Regarding this task, specifically:

However, the majority of user-provided regexes we’re interested in (76%) do not contain any parentheses, which means they cannot contain any groups and their star height must be 0 or 1. Unless I’m mistaken, this should mean we can safely evaluate them via preg_match, and the evaluation time should not explode.

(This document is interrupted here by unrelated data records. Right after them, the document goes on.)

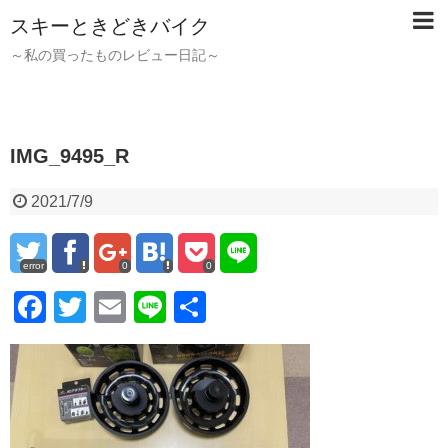
スキーときどきバイク
～私の買ったものレビュー日記～
IMG_9495_R
2021/7/9
error
0
0
F
T
E
Li
共
a
wi
m
n
有
c
tt
ail
e
e
er
b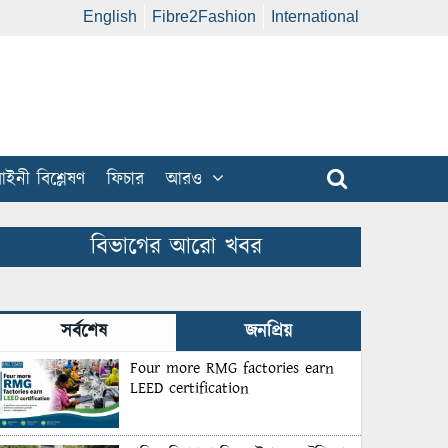
English
Fibre2Fashion
International
ইনী বিশ্লেষণ
ফিচার
আরও
বিভাগের আরো খবর
সর্বশেষ
জনপ্রিয়
Four more RMG factories earn
LEED certification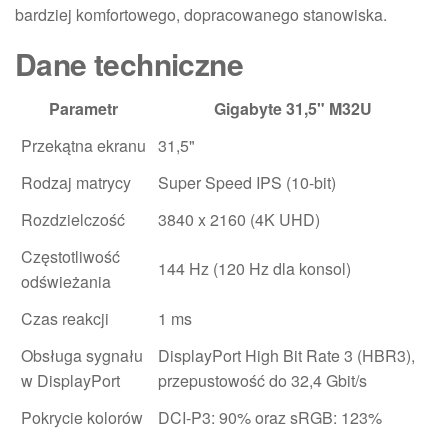
bardziej komfortowego, dopracowanego stanowiska.
Dane techniczne
Parametr
Gigabyte 31,5" M32U
Przekątna ekranu
31,5"
Rodzaj matrycy
Super Speed IPS (10-bit)
Rozdzielczość
3840 x 2160 (4K UHD)
Częstotliwość
144 Hz (120 Hz dla konsol)
odświeżania
Czas reakcji
1 ms
Obsługa sygnału
DisplayPort High Bit Rate 3 (HBR3),
w DisplayPort
przepustowość do 32,4 Gbit/s
Pokrycie kolorów
DCI-P3: 90% oraz sRGB: 123%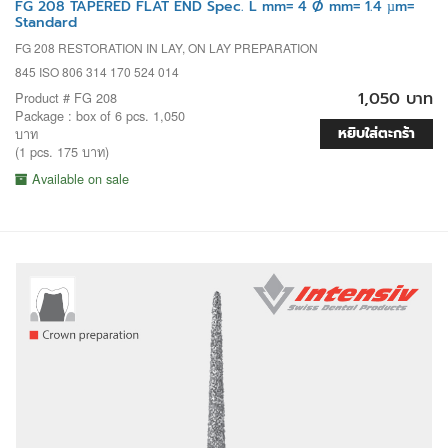
FG 208 TAPERED FLAT END Spec. L mm= 4 Ø mm= 1.4 µm=
Standard
FG 208 RESTORATION IN LAY, ON LAY PREPARATION
845 ISO 806 314 170 524 014
1,050 บาท
Product # FG 208
Package : box of 6 pcs. 1,050
หยิบใส่ตะกร้า
บาท
(1 pcs. 175 บาท)
Available on sale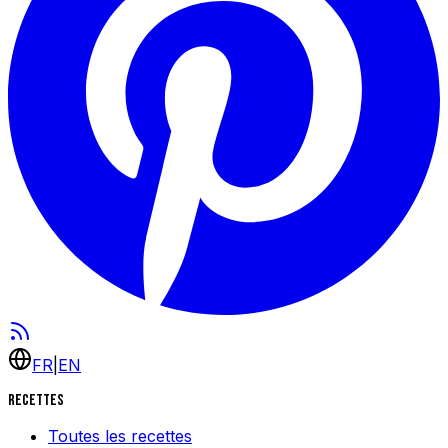
FR
|
EN
Recettes
Toutes les recettes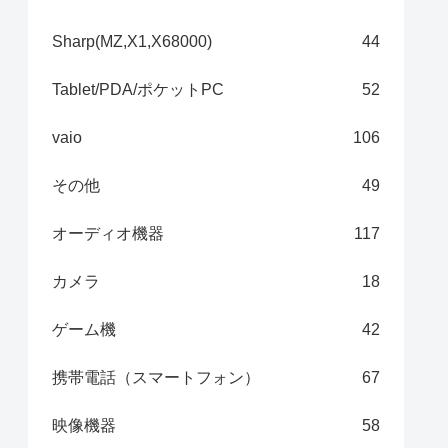
Sharp(MZ,X1,X68000)
44
Tablet/PDA/ポケットPC
52
vaio
106
その他
49
オーディオ機器
117
カメラ
18
ゲーム機
42
携帯電話（スマートフォン）
67
映像機器
58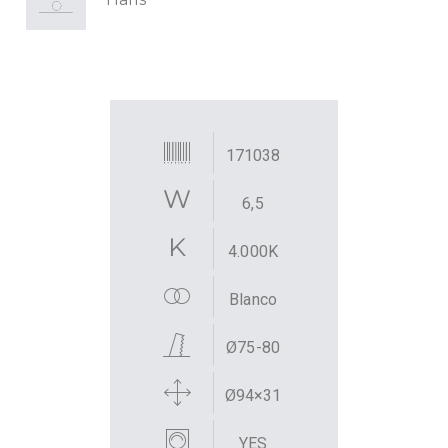
171038
6,5
4.000K
Blanco
Ø75-80
Ø94×31
YES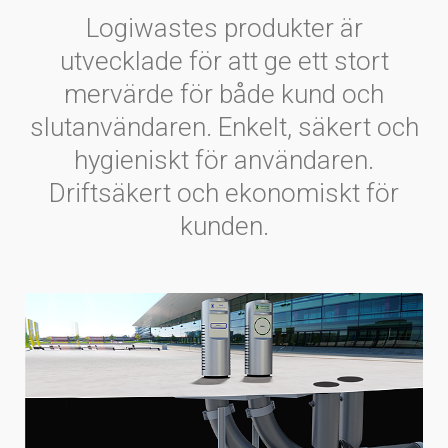
Logiwastes produkter är
utvecklade för att ge ett stort
mervärde för både kund och
slutanvändaren. Enkelt, säkert och
hygieniskt för användaren.
Driftsäkert och ekonomiskt för
kunden.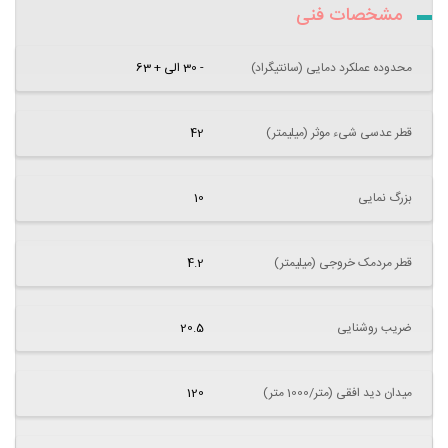
مشخصات فنی
محدوده عملکرد دمایی (سانتیگراد)
- 30 الی + 63
قطر عدسی شیء موثر (میلیمتر)
42
بزرگ نمایی
10
قطر مردمک خروجی (میلیمتر)
4.2
ضریب روشنایی
20.5
میدان دید افقی (متر/1000 متر)
120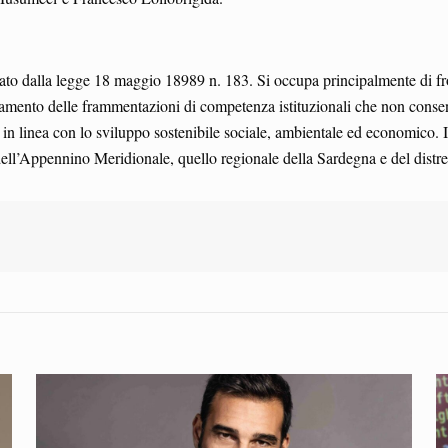
nato dalla legge 18 maggio 18989 n. 183. Si occupa principalmente di front
eramento delle frammentazioni di competenza istituzionali che non conse
riali in linea con lo sviluppo sostenibile sociale, ambientale ed economico. 
ll’Appennino Meridionale, quello regionale della Sardegna e del distrett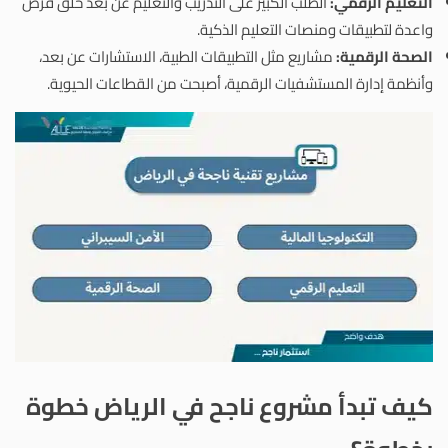
التعليم الرقمي:
الطلب الكبير على التدريب والتعليم عن بُعد خلق فرص
واعدة لتطبيقات ومنصات التعليم الذكية.
الصحة الرقمية:
مشاريع مثل التطبيقات الطبية، الاستشارات عن بعد،
وأنظمة إدارة المستشفيات الرقمية، أصبحت من القطاعات الحيوية.
كيف تبدأ مشروع ناجح في الرياض خطوة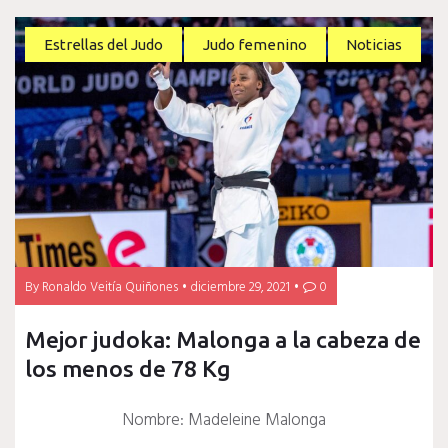
Estrellas del Judo
Judo femenino
Noticias
By
Ronaldo Veitía Quiñones
diciembre 29, 2021
0
Mejor judoka: Malonga a la cabeza de
los menos de 78 Kg
Nombre: Madeleine Malonga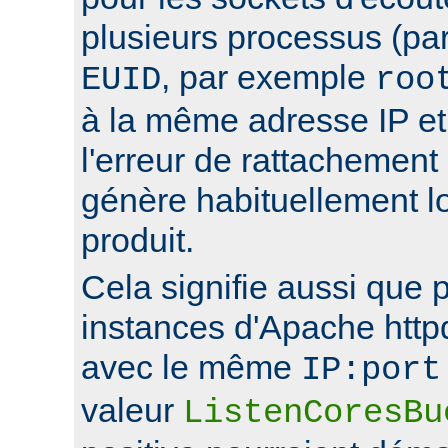
plusieurs processus (pa
, par exemple
EUID
roo
à la même adresse IP et 
l'erreur de rattachement
génère habituellement l
produit.
Cela signifie aussi que 
instances d'Apache http
avec le même
IP:port
valeur
ListenCoresBu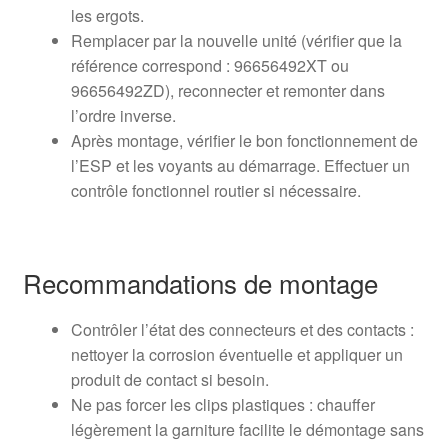
les ergots.
Remplacer par la nouvelle unité (vérifier que la
référence correspond : 96656492XT ou
96656492ZD), reconnecter et remonter dans
l’ordre inverse.
Après montage, vérifier le bon fonctionnement de
l’ESP et les voyants au démarrage. Effectuer un
contrôle fonctionnel routier si nécessaire.
Recommandations de montage
Contrôler l’état des connecteurs et des contacts :
nettoyer la corrosion éventuelle et appliquer un
produit de contact si besoin.
Ne pas forcer les clips plastiques : chauffer
légèrement la garniture facilite le démontage sans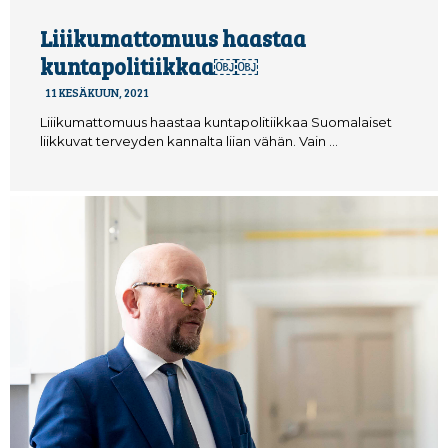
Liiikumattomuus haastaa
kuntapolitiikkaa￼￼
11 KESÄKUUN, 2021
Liiikumattomuus haastaa kuntapolitiikkaa Suomalaiset
liikkuvat terveyden kannalta liian vähän. Vain …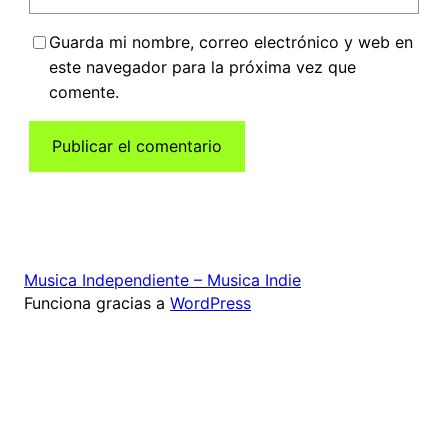
Guarda mi nombre, correo electrónico y web en
este navegador para la próxima vez que
comente.
Musica Independiente – Musica Indie
Funciona gracias a
WordPress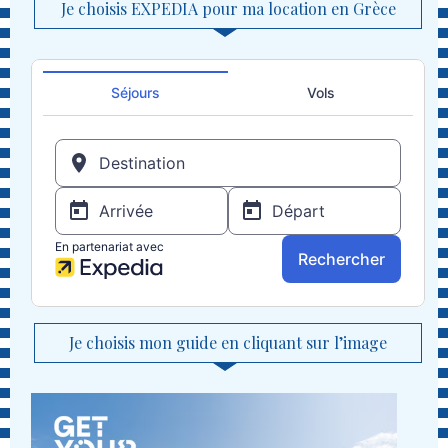
Je choisis EXPEDIA pour ma location en Grèce
Je choisis mon guide en cliquant sur l’image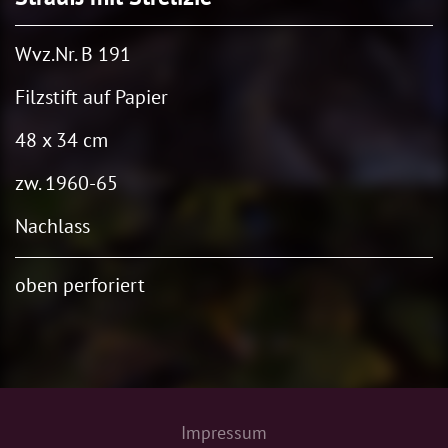
Wvz.Nr. B 191
Filzstift auf Papier
48 x 34 cm
zw. 1960-65
Nachlass
oben perforiert
Impressum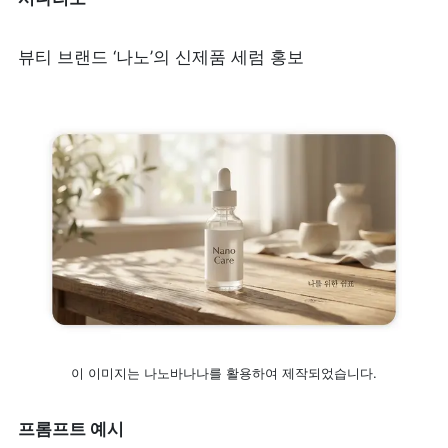
뷰티 브랜드 ‘나노’의 신제품 세럼 홍보
이 이미지는 나노바나나를 활용하여 제작되었습니다.
프롬프트 예시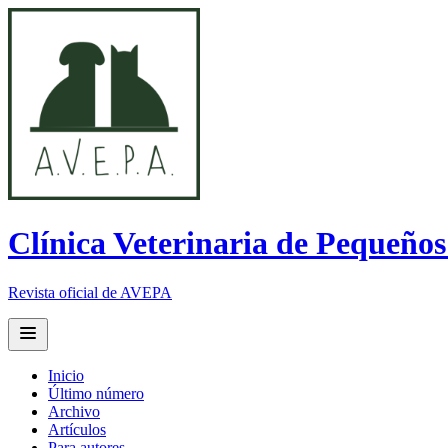
Clínica Veterinaria de Pequeño
Revista oficial de AVEPA
Open main menu
Inicio
Último número
Archivo
Artículos
Para autores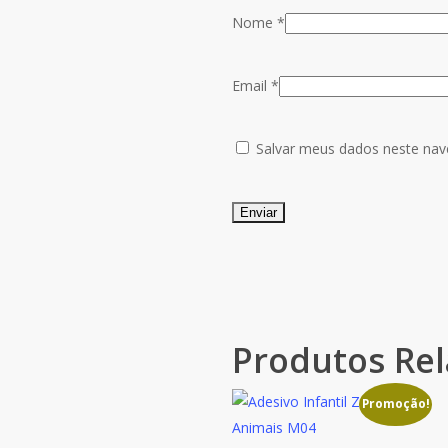
Nome
*
Email
*
Salvar meus dados neste nav
Produtos Re
Promoção!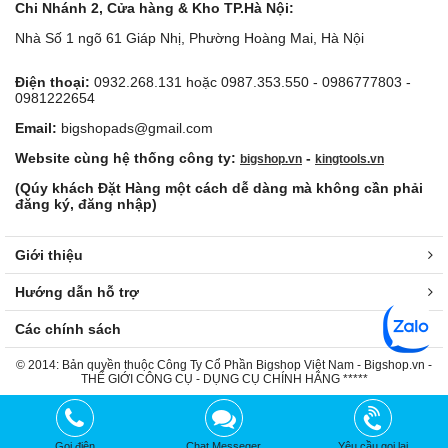
Chi Nhánh 2, Cửa hàng & Kho TP.Hà Nội:
Nhà Số 1 ngõ 61 Giáp Nhị, Phường Hoàng Mai, Hà Nội
Điện thoại:
0932.268.131 hoặc 0987.353.550 - 0986777803 -
0981222654
Email:
bigshopads@gmail.com
Website cùng hệ thống công ty:
-
bigshop.vn
kingtools.vn
(Qúy khách Đặt Hàng một cách dễ dàng mà không cần phải
đăng ký, đăng nhập)
Giới thiệu
Hướng dẫn hỗ trợ
Các chính sách
© 2014: Bản quyền thuộc Công Ty Cổ Phần Bigshop Việt Nam - Bigshop.vn -
THẾ GIỚI CÔNG CỤ - DỤNG CỤ CHÍNH HÃNG *****
Gọi điện
Chat Messeger
Yêu cầu gọi lại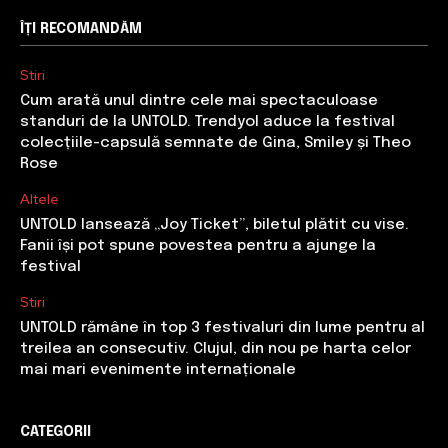
ÎȚI RECOMANDĂM
Stiri
Cum arată unul dintre cele mai spectaculoase
standuri de la UNTOLD. Trendyol aduce la festival
colecțiile-capsulă semnate de Gina, Smiley și Theo
Rose
Altele
UNTOLD lansează „Joy Ticket”, biletul plătit cu vise.
Fanii își pot spune povestea pentru a ajunge la
festival
Stiri
UNTOLD rămâne în top 3 festivaluri din lume pentru al
treilea an consecutiv. Clujul, din nou pe harta celor
mai mari evenimente internaționale
CATEGORII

I feel like this is a generally safe assumption to make in eliminating large swaths of likely benign regexp patterns, assuming someone doesn't create an enormously lengthy regular expression pattern which might suffer from other performance-related issues. In addition to parentheses, I'd guess that any occurrences of unbound repetition operators (+, *, {n,}) might further help to classify potentially dangerous regexp patterns. Of course static analysis to determine the safety of specific regexp patterns is fairly difficult if not impossible in certain situations, so additional solutions involving sandboxing, limiting memory usage, etc. as discussed on the parent task would certainly be encouraged as best practices by the Security-Team.

Probably blocked on the RFC around regexes.
RFC will be written in T236150

Addshore changed the task status from Open to Stalled.Nov 6 2019, 12:08 PM

I guess we can decline this task? My hope was that we could check some regular expressions locally without waiting for a safe mechanism to evaluate arbitrary regexes, but that didn’t happen. It now looks like T260330: RFC: PHP microservice for containerized shell execution is no more than a few months away (wild guess, I’m not involved with that project), which would presumably unlock checking all regular expressions without the query service (though still with some network request overhead).

In T176312#7269680 it was concluded that this task here is still worth looking into.

Addshore changed the task status from Stalled to Open.Sep 14 2021, 8:31 AM

No longer stalled then I guess!

@Lucas_Werkmeister_WMDE it looks like the description is probably quite out of date in terms of the current state and what we may actually want to do here (it mainly point to and talks about the parent ticket which is now closed).
Any chance you could give it a go re writing it?

I’ve refreshed the task description a bit, hope it helps.